The first year following a divorce can bring with it numerous challenges, especially around the holidays. While they do bring joy and celebration, the holidays can be a stressful and demanding time for any family. Financial strain and family demands can contribute to the stress, but a divorce can send some people over the edge.

Next to a death, grieving the loss of a family unit due to divorce can be the hardest time. Often times, the effects of the divorce do not truly settle in until parents are forced to make a holiday parenting plan and the kids realize they will have to split their time between parents. The reality of not being with your children for all of the holidays you are used to can be softened through careful planning and other tactics:

– Prior planning can help prevent loneliness or anxiety – One of the most difficult parts of divorce is traditions being broken. This is especially pertinent around the holidays as so many rituals and traditions will need to change. First, understand yourself that a tradition equals structure and that you will feel strange and sad when that familiar structure is broken. Second, explain to your kids that traditions are wonderful, and you will take the opportunity to build new ones.

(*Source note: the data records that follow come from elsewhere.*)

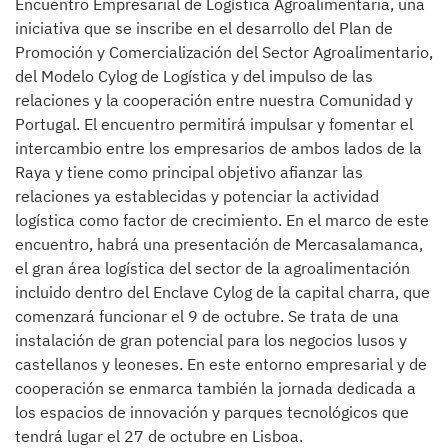
Encuentro Empresarial de Logística Agroalimentaria, una
iniciativa que se inscribe en el desarrollo del Plan de
Promoción y Comercialización del Sector Agroalimentario,
del Modelo Cylog de Logística y del impulso de las
relaciones y la cooperación entre nuestra Comunidad y
Portugal. El encuentro permitirá impulsar y fomentar el
intercambio entre los empresarios de ambos lados de la
Raya y tiene como principal objetivo afianzar las
relaciones ya establecidas y potenciar la actividad
logística como factor de crecimiento. En el marco de este
encuentro, habrá una presentación de Mercasalamanca,
el gran área logística del sector de la agroalimentación
incluido dentro del Enclave Cylog de la capital charra, que
comenzará funcionar el 9 de octubre. Se trata de una
instalación de gran potencial para los negocios lusos y
castellanos y leoneses. En este entorno empresarial y de
cooperación se enmarca también la jornada dedicada a
los espacios de innovación y parques tecnológicos que
tendrá lugar el 27 de octubre en Lisboa.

Let them contribute ideas and have fun planning new traditions as a family.
– Get creative with your parenting plan – Being honest about what’s important to you is the key to crafting a solid parenting plan and giving your children structure and confidence. You and your spouse will need to alternate holidays to find what works best – staying flexible and open-minded in the process will make the situation a lot more civil and will allow you to get creative. Getting along will ultimately benefit everyone.
– Don’t isolate yourself – Don’t stay alone when the children are with your spouse; reach out to friends and family and plan the time for yourself. While you may feel like being alone, sometimes surrounding yourself with loved ones can make you feel less lonely. If you are not near any family or friends, volunteering is a great way to spend the holidays around people and in the holiday spirit as well as to remind yourself that there are people less fortunate than you that can benefit from your time.
– Give your children the OK to enjoy themselves – You should ensure that your children do not feel guilty or strange about enjoying themselves when you’re not around. The divorce process has been trying enough on your kids, the last thing you would want is them worrying about the parent they aren’t with. The first holiday season should be all about experimenting with what works and creating new traditions, and this can be joyful in its own way, too.
– Avoid a financial disaster on top of everything else – Divorce is an expensive process and can leave your bank account reeling from the financial blows. Seeing as the holidays are a trying time for staying on budget, making an extra effort to do so will help you maintain composure and control. Do not try to buy your kids love or outdo your spouse! If your finances aren’t in the best shape, try starting a new tradition where you and your kids make gifts for one another and coordinate with your spouse so that you both give equal gifts. It’s important to work as a team during this time and think of your children’s best interest – they didn’t choose to get a divorce, you did.
– Stay healthy – Not only will you set a good example for your children, but you will feel better. Eat well, exercise regularly, and maintain a social life. Overindulging can be dangerous during the holidays, especially coupled with emotional duress. If you feel like you need someone extra to talk to, reach out to support groups or schedule an appointment with a therapist. There have been people who have done this before you and people who will go through this after you; you are not alone and things will get better with each year.